▶ **EXERCISE AIM**:
Go through the lines below and repeat each one exactly, skipping pictures.

▶ **DATA BLOCK**:
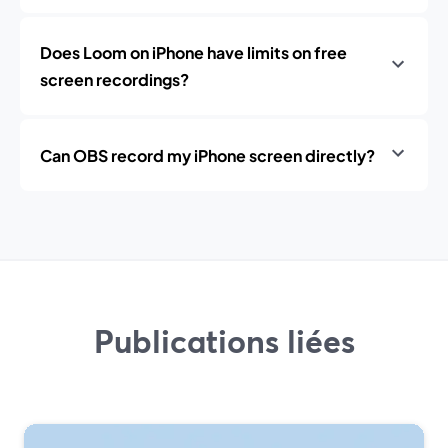
Does Loom on iPhone have limits on free
screen recordings?
Can OBS record my iPhone screen directly?
Publications liées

▶ **TASK SOLUTION**:
Does Loom on iPhone have limits on free
screen recordings?
Can OBS record my iPhone screen directly?
Publications liées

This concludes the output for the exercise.